During the commencement speech in which President Obama urged greater civility in the abortion debate, he was interrupted by cries of “baby killer,” “abortion is murder,” “stop killing our children,” and “you have blood on your hands.” The passion displayed by the protesters at the University of Notre Dame on Sunday suggests that calling for “open hearts, open minds, [and] fair-minded words” will get you only so far on this subject.
To his credit, Obama acknowledged as much. “No matter how much we may want to fudge it,” he said, “the fact is that at some level the views of the two camps are irreconcilable.” But he did not acknowledge the extent to which he and other supporters of abortion rights have contributed to the rancor by federalizing an issue that should be left to the states.
For the last 36 years, on the strength of a hazily reasoned Supreme Court ruling, federal judges have been micromanaging state abortion regulations, deciding which are justified and which go too far. Since the U.S. Constitution does not address abortion one way or another, these determinations seem arbitrary, driven by individual policy preferences instead of intellectually honest legal interpretation.
This usurpation explains why we do not think it odd for presidents (or presidential candidates) to make pronouncements about an issue that is beyond the powers granted to the federal government by the Constitution. For his part, Obama surely plans to nominate a replacement for retiring Supreme Court Justice David Souter who will provide a reliable fifth vote for upholding Roe v. Wade. His supporters would be outraged if he didn’t. Anti-abortion activists will be outraged when he does.
There’s no getting around the fact that if you truly believe abortion is murder, you will not be satisfied until it is banned completely (perhaps with a self-defense exception in cases where the mother’s life is threatened by the pregnancy). Nor will you be much moved by calls for less stridency and more civility, except perhaps for tactical reasons. At the same time, it’s clear that a major reason for the anger of abortion opponents is the sense that a vitally important area of public policy has been improperly transferred from their democratically elected state legislators to a cabal of federal judges appointed for life.
Furthermore, because abortion policy is set at the national level now, anti-abortion activists have responded with blatantly unconstitutional measures of their own, such as the Partial Birth Abortion Ban Act.
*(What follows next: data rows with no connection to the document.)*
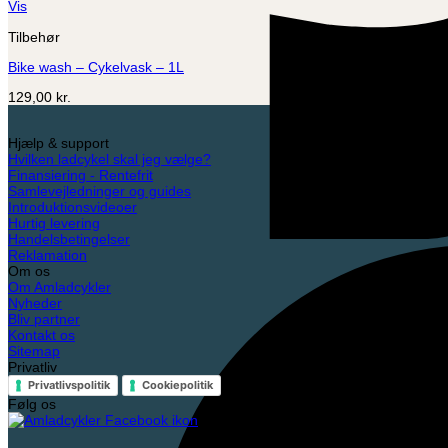
Vis
Tilbehør
Bike wash – Cykelvask – 1L
129,00
kr.
Hjælp & support
Hvilken ladcykel skal jeg vælge?
Finansiering - Rentefrit
Samlevejledninger og guides
Introduktionsvideoer
Hurtig levering
Handelsbetingelser
Reklamation
Om os
Om Amladcykler
Nyheder
Bliv partner
Kontakt os
Sitemap
Privatliv
Privatlivspolitik
Cookiepolitik
Følg os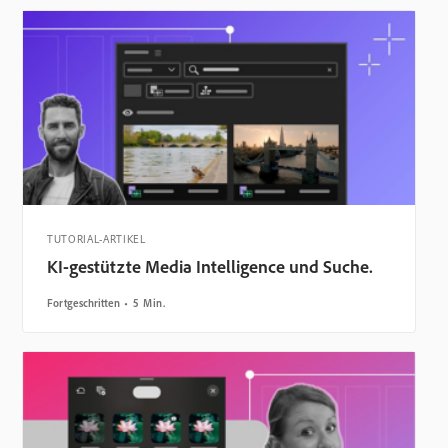
TUTORIAL-ARTIKEL
KI-gestützte Media Intelligence und Suche.
Fortgeschritten
5 Min.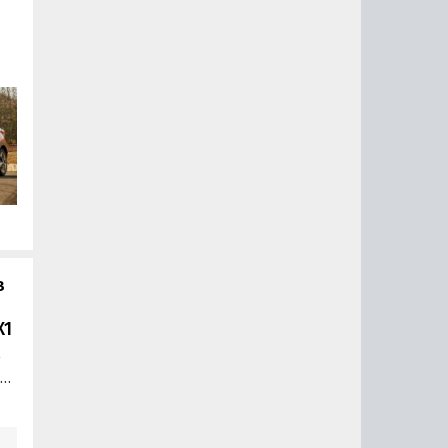
ks,
к
в
X1
е
a
,
на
In 2007 the Supreme Court upheld this law, which prohibits a particular late-term abortion method, as consistent with Roe v. Wade, when it should have been overturned on the grounds that it clearly exceeds the authority to “regulate commerce…among the several States,” the constitutional power on which it was ludicrously based.
The federal ban on “partial birth” abortion, together with similar state laws, suggests the pro-life side may be winning, an impression reinforced by Gallup Poll results released last week. For the first time since the organization began asking the question in 1995, the percentage of Americans who identified themselves as “pro-life” outnumbered those who identified themselves as “pro-choice.”
Yet only a fifth or so said abortion should be banned in all cases, essentially the same as the share who said it should always be allowed. The real action remains in the middle, with the 53 percent who said abortion should be legal in some circumstances. Exactly what circumstances those are is a question that should be worked out at the state level, and no doubt the answer would be different in Utah than it would be in Massachusetts.
The results of this process would not fully satisfy anyone, but allowing it to happen would go a long way toward reducing the acrimony associated with this issue. When abortion laws throughout the country hinge on a single judicial nominee, it’s not a situation conducive to “open hearts” or “fair-minded words.”